TO DO - Among the entries below, only the lines starting at the one with "thuận bằng văn" and ending at the one with "medewerkers.", both included, are to be printed exactly.

(Saved entries)
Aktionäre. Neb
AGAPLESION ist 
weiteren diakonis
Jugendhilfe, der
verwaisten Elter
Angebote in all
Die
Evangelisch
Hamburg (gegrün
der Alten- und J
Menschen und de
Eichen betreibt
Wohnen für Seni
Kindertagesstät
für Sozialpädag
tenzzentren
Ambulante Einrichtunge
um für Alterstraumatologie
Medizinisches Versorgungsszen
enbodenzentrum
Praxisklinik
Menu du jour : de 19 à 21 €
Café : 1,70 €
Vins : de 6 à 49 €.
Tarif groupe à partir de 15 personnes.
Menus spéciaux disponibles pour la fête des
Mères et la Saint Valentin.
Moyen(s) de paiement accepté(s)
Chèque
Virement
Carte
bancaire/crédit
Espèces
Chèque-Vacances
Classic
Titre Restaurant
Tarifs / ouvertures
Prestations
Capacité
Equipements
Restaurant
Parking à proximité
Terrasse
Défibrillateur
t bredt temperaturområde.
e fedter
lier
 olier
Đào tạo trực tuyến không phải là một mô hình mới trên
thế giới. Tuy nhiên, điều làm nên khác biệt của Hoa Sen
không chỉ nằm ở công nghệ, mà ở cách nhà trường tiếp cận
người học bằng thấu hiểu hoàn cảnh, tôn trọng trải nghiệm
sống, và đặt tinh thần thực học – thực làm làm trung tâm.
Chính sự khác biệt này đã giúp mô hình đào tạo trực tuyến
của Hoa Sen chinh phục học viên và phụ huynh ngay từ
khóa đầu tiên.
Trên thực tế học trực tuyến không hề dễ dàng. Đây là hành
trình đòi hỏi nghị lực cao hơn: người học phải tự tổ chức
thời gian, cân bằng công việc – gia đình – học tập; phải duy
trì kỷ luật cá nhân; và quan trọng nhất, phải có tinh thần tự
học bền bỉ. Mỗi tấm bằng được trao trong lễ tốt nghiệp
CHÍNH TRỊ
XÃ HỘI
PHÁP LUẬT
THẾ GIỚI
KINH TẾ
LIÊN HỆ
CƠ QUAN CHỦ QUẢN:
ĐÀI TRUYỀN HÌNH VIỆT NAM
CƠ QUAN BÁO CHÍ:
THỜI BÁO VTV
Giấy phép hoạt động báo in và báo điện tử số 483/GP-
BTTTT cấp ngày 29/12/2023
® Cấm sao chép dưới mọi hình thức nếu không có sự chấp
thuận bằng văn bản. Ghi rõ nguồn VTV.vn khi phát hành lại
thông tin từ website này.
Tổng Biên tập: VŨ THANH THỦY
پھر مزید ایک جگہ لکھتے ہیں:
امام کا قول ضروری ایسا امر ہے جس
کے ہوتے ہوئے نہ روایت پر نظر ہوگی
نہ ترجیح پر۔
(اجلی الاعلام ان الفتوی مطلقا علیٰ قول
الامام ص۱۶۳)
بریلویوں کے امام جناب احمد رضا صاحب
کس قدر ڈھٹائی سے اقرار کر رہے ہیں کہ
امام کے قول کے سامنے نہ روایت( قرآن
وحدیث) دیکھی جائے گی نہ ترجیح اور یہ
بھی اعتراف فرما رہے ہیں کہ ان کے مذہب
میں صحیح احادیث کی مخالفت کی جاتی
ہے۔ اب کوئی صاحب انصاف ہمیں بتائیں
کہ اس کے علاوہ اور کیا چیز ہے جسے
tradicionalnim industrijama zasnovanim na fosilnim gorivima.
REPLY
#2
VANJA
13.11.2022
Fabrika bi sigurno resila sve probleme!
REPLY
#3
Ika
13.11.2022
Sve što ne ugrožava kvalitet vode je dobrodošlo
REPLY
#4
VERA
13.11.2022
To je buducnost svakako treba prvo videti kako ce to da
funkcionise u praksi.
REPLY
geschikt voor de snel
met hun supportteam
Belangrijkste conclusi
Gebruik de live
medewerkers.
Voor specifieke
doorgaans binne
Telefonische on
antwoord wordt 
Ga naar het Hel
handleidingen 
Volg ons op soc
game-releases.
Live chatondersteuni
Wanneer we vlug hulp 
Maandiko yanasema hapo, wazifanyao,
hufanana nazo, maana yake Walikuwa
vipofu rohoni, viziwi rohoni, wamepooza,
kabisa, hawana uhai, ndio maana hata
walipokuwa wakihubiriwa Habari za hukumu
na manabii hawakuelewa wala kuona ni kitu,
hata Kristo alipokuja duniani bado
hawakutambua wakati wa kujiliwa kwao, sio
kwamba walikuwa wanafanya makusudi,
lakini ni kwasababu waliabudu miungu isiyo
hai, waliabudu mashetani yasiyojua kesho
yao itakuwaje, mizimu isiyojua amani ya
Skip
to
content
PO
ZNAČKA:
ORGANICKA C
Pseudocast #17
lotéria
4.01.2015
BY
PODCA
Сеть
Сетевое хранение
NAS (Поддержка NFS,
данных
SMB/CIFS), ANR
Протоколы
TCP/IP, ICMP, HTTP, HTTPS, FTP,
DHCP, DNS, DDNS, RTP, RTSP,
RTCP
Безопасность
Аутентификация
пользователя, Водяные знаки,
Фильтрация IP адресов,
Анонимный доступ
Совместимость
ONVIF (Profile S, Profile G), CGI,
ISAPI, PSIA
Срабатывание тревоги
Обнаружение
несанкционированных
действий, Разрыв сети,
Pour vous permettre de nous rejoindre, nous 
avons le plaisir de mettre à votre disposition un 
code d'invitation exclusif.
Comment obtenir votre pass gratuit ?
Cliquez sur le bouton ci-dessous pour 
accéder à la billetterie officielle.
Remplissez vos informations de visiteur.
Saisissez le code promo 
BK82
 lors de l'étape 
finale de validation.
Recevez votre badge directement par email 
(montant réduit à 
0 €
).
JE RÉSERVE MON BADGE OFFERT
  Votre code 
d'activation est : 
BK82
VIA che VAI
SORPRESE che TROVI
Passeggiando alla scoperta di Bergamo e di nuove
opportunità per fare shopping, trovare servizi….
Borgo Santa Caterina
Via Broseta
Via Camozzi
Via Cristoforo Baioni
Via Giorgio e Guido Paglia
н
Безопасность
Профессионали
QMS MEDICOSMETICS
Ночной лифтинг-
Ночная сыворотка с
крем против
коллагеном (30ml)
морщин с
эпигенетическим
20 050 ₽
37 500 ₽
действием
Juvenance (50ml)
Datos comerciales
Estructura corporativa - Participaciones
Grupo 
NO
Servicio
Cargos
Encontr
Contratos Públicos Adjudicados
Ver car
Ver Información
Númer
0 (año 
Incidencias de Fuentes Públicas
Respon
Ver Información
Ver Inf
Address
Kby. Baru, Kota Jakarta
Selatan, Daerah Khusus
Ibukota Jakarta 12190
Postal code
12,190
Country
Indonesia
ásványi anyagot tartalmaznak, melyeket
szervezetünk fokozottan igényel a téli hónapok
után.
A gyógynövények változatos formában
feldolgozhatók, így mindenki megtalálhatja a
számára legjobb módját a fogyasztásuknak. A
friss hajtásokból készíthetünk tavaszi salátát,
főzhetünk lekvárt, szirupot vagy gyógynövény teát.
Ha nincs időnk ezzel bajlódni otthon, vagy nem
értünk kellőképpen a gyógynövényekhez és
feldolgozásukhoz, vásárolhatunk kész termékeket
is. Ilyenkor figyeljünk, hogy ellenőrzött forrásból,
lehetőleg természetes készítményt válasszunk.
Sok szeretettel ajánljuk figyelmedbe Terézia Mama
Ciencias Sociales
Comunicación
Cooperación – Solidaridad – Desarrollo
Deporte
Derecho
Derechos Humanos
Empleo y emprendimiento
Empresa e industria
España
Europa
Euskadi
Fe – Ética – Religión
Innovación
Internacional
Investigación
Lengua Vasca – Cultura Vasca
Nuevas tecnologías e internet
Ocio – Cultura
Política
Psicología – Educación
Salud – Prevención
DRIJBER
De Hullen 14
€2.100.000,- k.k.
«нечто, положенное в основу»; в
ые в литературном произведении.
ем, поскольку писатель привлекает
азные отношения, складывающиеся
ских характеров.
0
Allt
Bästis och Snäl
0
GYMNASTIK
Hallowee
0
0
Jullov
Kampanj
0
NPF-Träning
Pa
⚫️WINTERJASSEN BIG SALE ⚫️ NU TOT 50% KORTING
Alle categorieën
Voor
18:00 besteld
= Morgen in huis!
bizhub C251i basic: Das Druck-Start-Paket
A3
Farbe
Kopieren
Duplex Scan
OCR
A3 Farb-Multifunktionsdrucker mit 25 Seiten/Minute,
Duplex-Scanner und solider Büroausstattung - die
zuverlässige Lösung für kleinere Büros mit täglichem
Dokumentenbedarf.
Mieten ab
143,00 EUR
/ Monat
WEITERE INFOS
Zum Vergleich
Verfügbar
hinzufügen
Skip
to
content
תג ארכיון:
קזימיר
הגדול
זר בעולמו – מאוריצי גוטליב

RESPONSE FOR THIS EXERCISE -
thuận bằng văn bản. Ghi rõ nguồn VTV.vn khi phát hành lại
thông tin từ website này.
Tổng Biên tập: VŨ THANH THỦY
پھر مزید ایک جگہ لکھتے ہیں:
امام کا قول ضروری ایسا امر ہے جس
کے ہوتے ہوئے نہ روایت پر نظر ہوگی
نہ ترجیح پر۔
(اجلی الاعلام ان الفتوی مطلقا علیٰ قول
الامام ص۱۶۳)
بریلویوں کے امام جناب احمد رضا صاحب
کس قدر ڈھٹائی سے اقرار کر رہے ہیں کہ
امام کے قول کے سامنے نہ روایت( قرآن
وحدیث) دیکھی جائے گی نہ ترجیح اور یہ
بھی اعتراف فرما رہے ہیں کہ ان کے مذہب
میں صحیح احادیث کی مخالفت کی جاتی
ہے۔ اب کوئی صاحب انصاف ہمیں بتائیں
کہ اس کے علاوہ اور کیا چیز ہے جسے
tradicionalnim industrijama zasnovanim na fosilnim gorivima.
REPLY
#2
VANJA
13.11.2022
Fabrika bi sigurno resila sve probleme!
REPLY
#3
Ika
13.11.2022
Sve što ne ugrožava kvalitet vode je dobrodošlo
REPLY
#4
VERA
13.11.2022
To je buducnost svakako treba prvo videti kako ce to da
funkcionise u praksi.
REPLY
geschikt voor de snel
met hun supportteam
Belangrijkste conclusi
Gebruik de live
medewerkers.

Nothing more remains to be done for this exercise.